__What you have to do__. Extract the records in full, leaving every picture out.

__The data__.
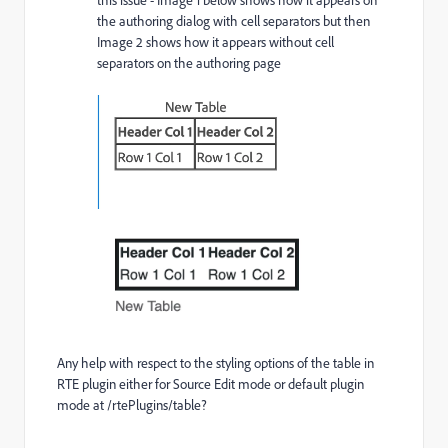
the authoring dialog with cell separators but then
Image 2 shows how it appears without cell
separators on the authoring page
Any help with respect to the styling options of the table in
RTE plugin either for Source Edit mode or default plugin
mode at /rtePlugins/table?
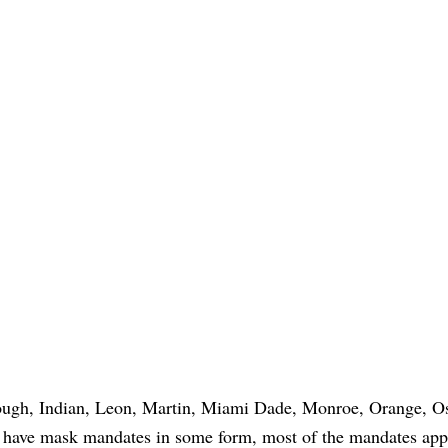
ough, Indian, Leon, Martin, Miami Dade, Monroe, Orange, O
l have mask mandates in some form, most of the mandates app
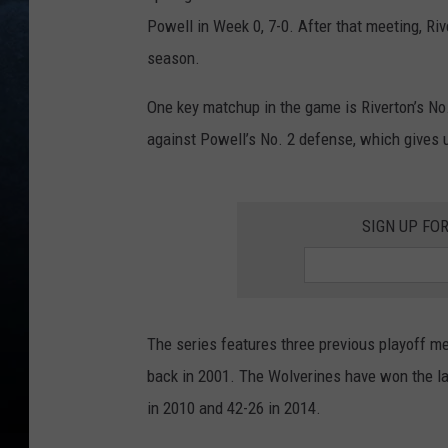
Powell in Week 0, 7-0. After that meeting, Riv
season.
One key matchup in the game is Riverton’s No
against Powell’s No. 2 defense, which gives 
SIGN UP FO
The series features three previous playoff me
back in 2001. The Wolverines have won the la
in 2010 and 42-26 in 2014.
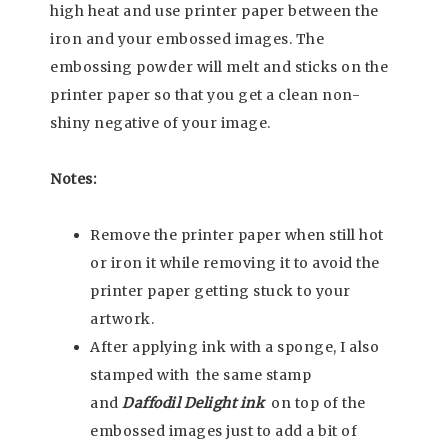
high heat and use printer paper between the
iron and your embossed images. The
embossing powder will melt and sticks on the
printer paper so that you get a clean non-
shiny negative of your image.
Notes:
Remove the printer paper when still hot
or iron it while removing it to avoid the
printer paper getting stuck to your
artwork.
After applying ink with a sponge, I also
stamped with the same stamp
and
Daffodil Delight ink
on top of the
embossed images just to add a bit of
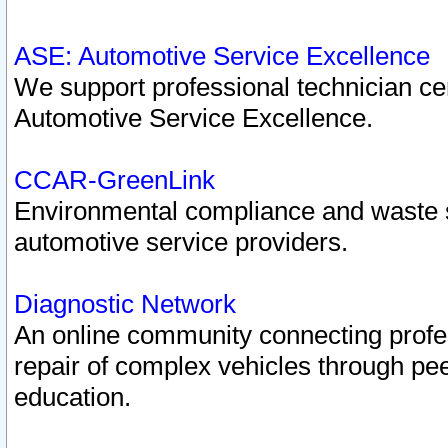
ASE: Automotive Service Excellence
We support professional technician cert
Automotive Service Excellence.
CCAR-GreenLink
Environmental compliance and waste
automotive service providers.
Diagnostic Network
An online community connecting profes
repair of complex vehicles through pee
education.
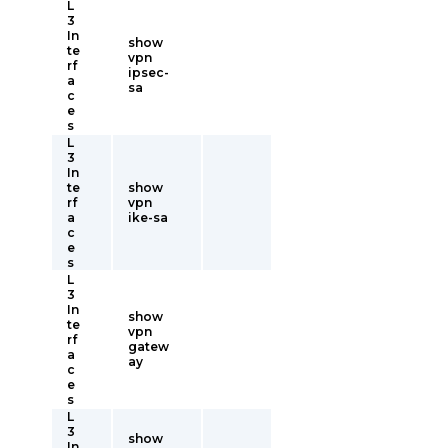
L
3
In
show
te
vpn
rf
ipsec-
a
sa
c
e
s
L
3
In
te
show
rf
vpn
a
ike-sa
c
e
s
L
3
In
show
te
vpn
rf
gatew
a
ay
c
e
s
L
3
show
In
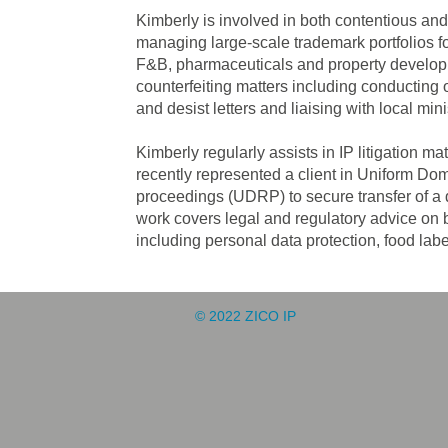
Kimberly is involved in both contentious an
managing large-scale trademark portfolios for
F&B, pharmaceuticals and property developm
counterfeiting matters including conducting o
and desist letters and liaising with local min
Kimberly regularly assists in IP litigation m
recently represented a client in Uniform D
proceedings (UDRP) to secure transfer of a 
work covers legal and regulatory advice on b
including personal data protection, food labe
© 2022 ZICO IP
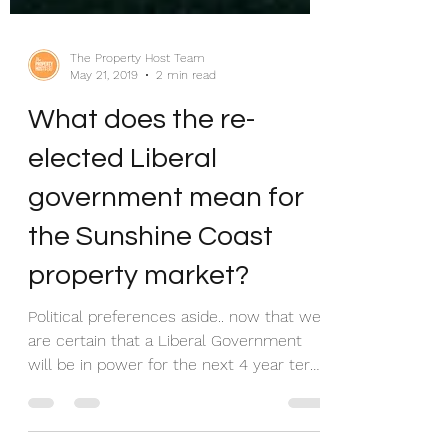
The Property Host Team
May 21, 2019
2 min read
What does the re-
elected Liberal
government mean for
the Sunshine Coast
property market?
Political preferences aside.. now that we
are certain that a Liberal Government
will be in power for the next 4 year term,
what could...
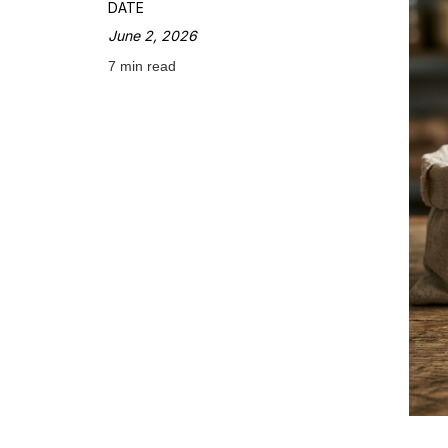
DATE
June 2, 2026
7 min read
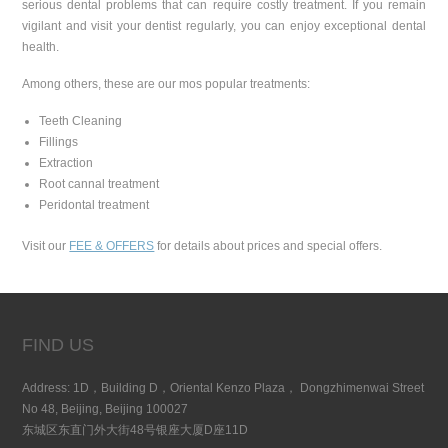
serious dental problems that can require costly treatment. If you remain
vigilant and visit your dentist regularly, you can enjoy exceptional dental
health.
Among others, these are our mos popular treatments:
Teeth Cleaning
Fillings
Extraction
Root cannal treatment
Peridontal treatment
Visit our
FEE & OFFERS
for details about prices and special offers.
FIND US
Address: 1D，Building D，Oriental Kenzo Plaza， Dongzhimenwai Street
No 48, Beijing, Beijing 100027
东城区东直门外大街48号银座大厦D座11D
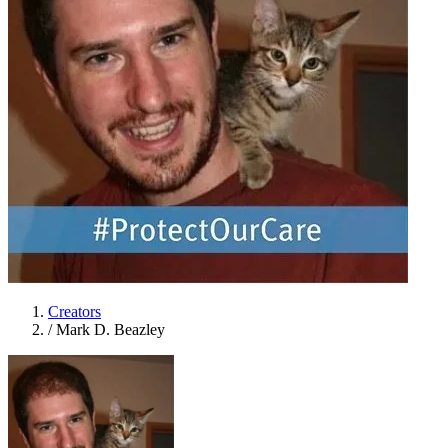
Creators
/
Mark D. Beazley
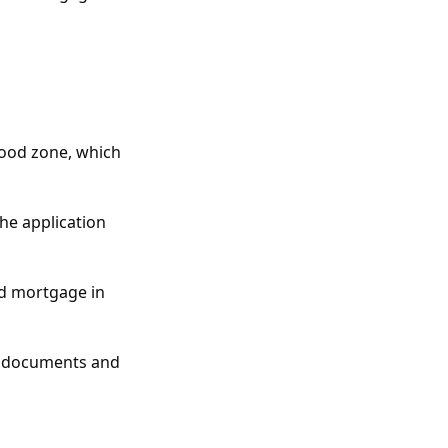
lood zone, which
the application
nd mortgage in
ng documents and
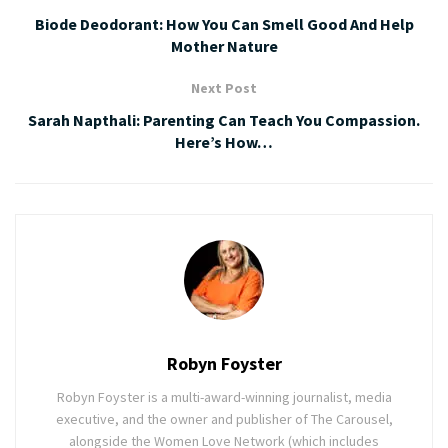
Biode Deodorant: How You Can Smell Good And Help
Mother Nature
Next Post
Sarah Napthali: Parenting Can Teach You Compassion.
Here’s How…
Robyn Foyster
Robyn Foyster is a multi-award-winning journalist, media
executive, and the owner and publisher of The Carousel,
alongside the Women Love Network (which includes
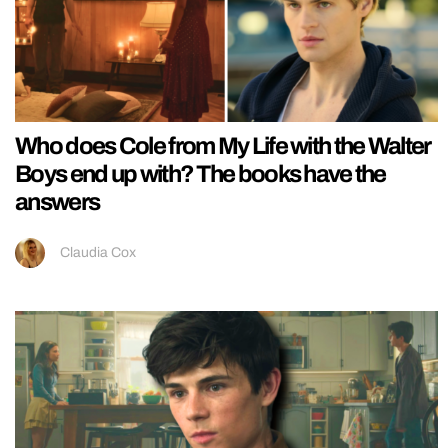
Who does Cole from My Life with the Walter
Boys end up with? The books have the
answers
Claudia Cox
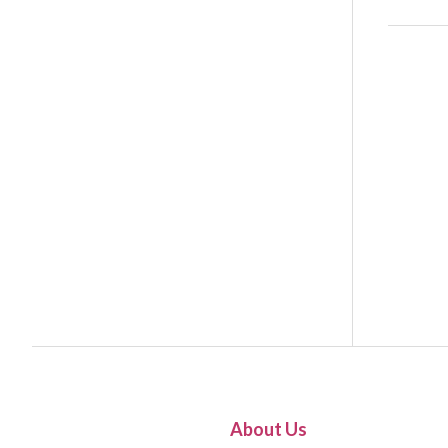
About Us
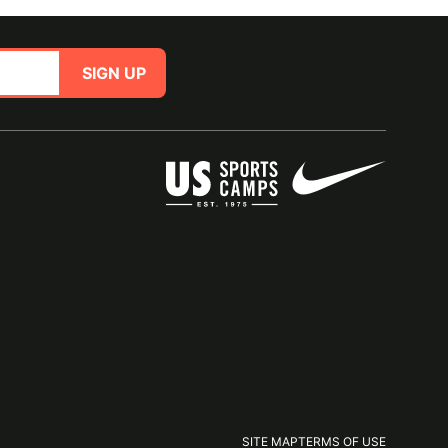
SIGN UP
SITE MAP
TERMS OF USE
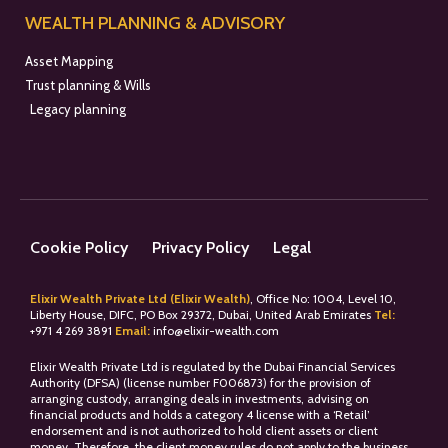
WEALTH PLANNING & ADVISORY
Asset Mapping
Trust planning & Wills
Legacy planning
Cookie Policy
Privacy Policy
Legal
Elixir Wealth Private Ltd (Elixir Wealth)
, Office No: 1004, Level 10,
Liberty House, DIFC, PO Box 29372, Dubai, United Arab Emirates
Tel:
+
971 4 269 3891
Email:
info@elixir-wealth.com
Elixir Wealth Private Ltd is regulated by the Dubai Financial Services
Authority (DFSA) (license number F006873) for the provision of
arranging custody, arranging deals in investments, advising on
financial products and holds a category 4 license with a ‘Retail’
endorsement and is not authorized to hold client assets or client
money. Therefore, the client money rules do not apply to the business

__Answer__.
the authoring dialog with cell separators but then
Image 2 shows how it appears without cell
separators on the authoring page
Any help with respect to the styling options of the table in
RTE plugin either for Source Edit mode or default plugin
mode at /rtePlugins/table?
ough, Indian, Leon, Martin, Miami Dade, Monroe, Orange, O
l have mask mandates in some form, most of the mandates app
Powell in Week 0, 7-0. After that meeting, Riv
season.
One key matchup in the game is Riverton’s No
against Powell’s No. 2 defense, which gives 
SIGN UP FO
The series features three previous playoff me
back in 2001. The Wolverines have won the la
in 2010 and 42-26 in 2014.
high heat and use printer paper between the
iron and your embossed images. The
embossing powder will melt and sticks on the
printer paper so that you get a clean non-
shiny negative of your image.
Notes:
Remove the printer paper when still hot
or iron it while removing it to avoid the
printer paper getting stuck to your
artwork.
After applying ink with a sponge, I also
stamped with the same stamp
and
Daffodil Delight ink
on top of the
embossed images just to add a bit of
ASE: Automotive Service Excellence
We support professional technician cert
Automotive Service Excellence.
CCAR-GreenLink
Environmental compliance and waste
automotive service providers.
Diagnostic Network
An online community connecting profes
repair of complex vehicles through pee
education.
L
3
In
show
te
vpn
rf
ipsec-
a
sa
c
e
s
L
3
In
te
show
rf
vpn
a
ike-sa
c
e
s
L
3
In
show
te
vpn
rf
gatew
a
ay
c
e
s
L
3
show
In
Kimberly is involved in both contentious an
managing large-scale trademark portfolios for
F&B, pharmaceuticals and property developm
counterfeiting matters including conducting o
and desist letters and liaising with local min
Kimberly regularly assists in IP litigation m
recently represented a client in Uniform D
proceedings (UDRP) to secure transfer of a 
work covers legal and regulatory advice on b
including personal data protection, food labe
© 2022 ZICO IP
The Property Host Team
May 21, 2019
2 min read
What does the re-
elected Liberal
government mean for
the Sunshine Coast
property market?
Political preferences aside.. now that we
are certain that a Liberal Government
will be in power for the next 4 year term,
what could...
DATE
June 2, 2026
7 min read
serious dental problems that can require costly treatment. If you remain
vigilant and visit your dentist regularly, you can enjoy exceptional dental
health.
Among others, these are our mos popular treatments:
Teeth Cleaning
Fillings
Extraction
Root cannal treatment
Peridontal treatment
Visit our
FEE & OFFERS
for details about prices and special offers.
FIND US
Address: 1D，Building D，Oriental Kenzo Plaza， Dongzhimenwai Street
No 48, Beijing, Beijing 100027
东城区东直门外大街48号银座大厦D座11D
Creators
/
Mark D. Beazley
lood zone, which
the application
nd mortgage in
ng documents and
Biode Deodorant: How You Can Smell Good And Help
Mother Nature
Next Post
Sarah Napthali: Parenting Can Teach You Compassion.
Here’s How…
Robyn Foyster
Robyn Foyster is a multi-award-winning journalist, media
executive, and the owner and publisher of The Carousel,
alongside the Women Love Network (which includes
Who does Cole from My Life with the Walter
Boys end up with? The books have the
answers
Claudia Cox
About Us
SIGN UP
SITE MAP
TERMS OF USE
WEALTH PLANNING & ADVISORY
Asset Mapping
Trust planning & Wills
Legacy planning
Cookie Policy
Privacy Policy
Legal
Elixir Wealth Private Ltd (Elixir Wealth)
, Office No: 1004, Level 10,
Liberty House, DIFC, PO Box 29372, Dubai, United Arab Emirates
Tel:
+
971 4 269 3891
Email:
info@elixir-wealth.com
Elixir Wealth Private Ltd is regulated by the Dubai Financial Services
Authority (DFSA) (license number F006873) for the provision of
arranging custody, arranging deals in investments, advising on
financial products and holds a category 4 license with a ‘Retail’
endorsement and is not authorized to hold client assets or client
money. Therefore, the client money rules do not apply to the business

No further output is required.